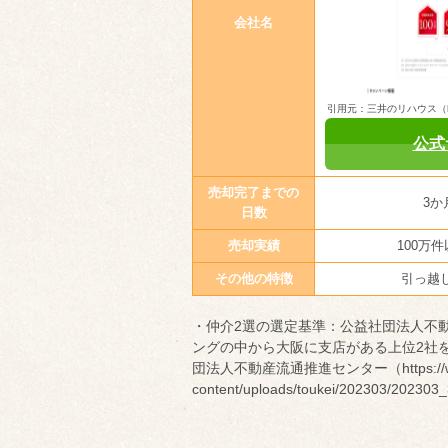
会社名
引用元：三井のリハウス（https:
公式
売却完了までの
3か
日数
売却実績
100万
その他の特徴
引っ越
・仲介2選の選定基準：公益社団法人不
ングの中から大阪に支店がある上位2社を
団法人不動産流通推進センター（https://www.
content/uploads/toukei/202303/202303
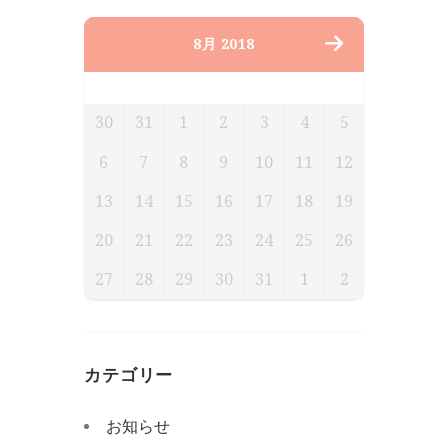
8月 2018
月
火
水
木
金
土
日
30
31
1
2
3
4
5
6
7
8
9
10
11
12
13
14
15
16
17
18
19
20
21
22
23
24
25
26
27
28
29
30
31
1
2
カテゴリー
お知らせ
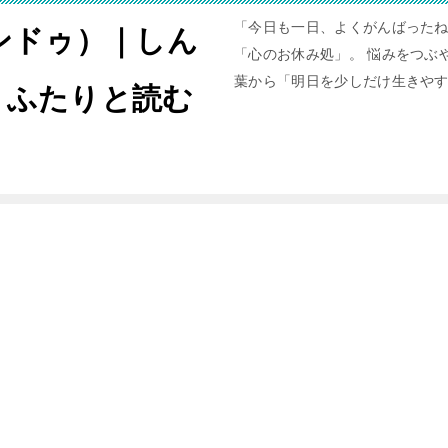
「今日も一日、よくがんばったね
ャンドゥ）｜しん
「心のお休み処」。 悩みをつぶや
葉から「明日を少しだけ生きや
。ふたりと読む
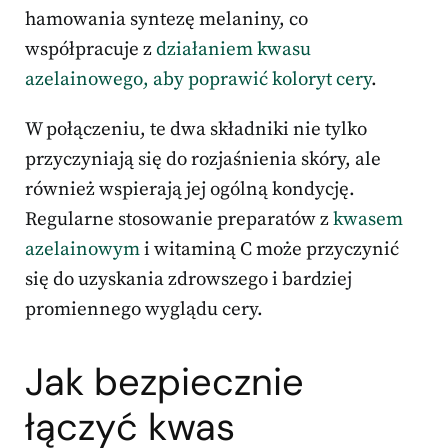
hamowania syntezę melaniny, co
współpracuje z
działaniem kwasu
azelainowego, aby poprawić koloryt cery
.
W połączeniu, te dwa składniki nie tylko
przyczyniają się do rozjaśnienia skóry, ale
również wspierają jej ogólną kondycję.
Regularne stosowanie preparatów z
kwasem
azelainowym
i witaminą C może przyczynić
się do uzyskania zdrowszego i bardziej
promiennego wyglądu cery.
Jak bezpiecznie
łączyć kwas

---

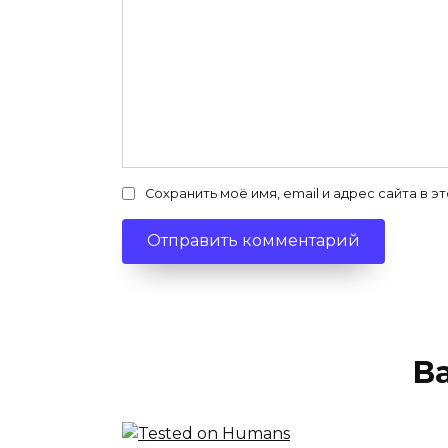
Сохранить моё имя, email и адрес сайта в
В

* **Task goal**:
An exact copy of the lines above, from the one containing "się do uzyskania zdrowszego i bardziej" down to the one containing "łączyć kwas" and including both, is the whole answer; retype it and nothing else.

* **Response area**:
się do uzyskania zdrowszego i bardziej
promiennego wyglądu cery.
Jak bezpiecznie
łączyć kwas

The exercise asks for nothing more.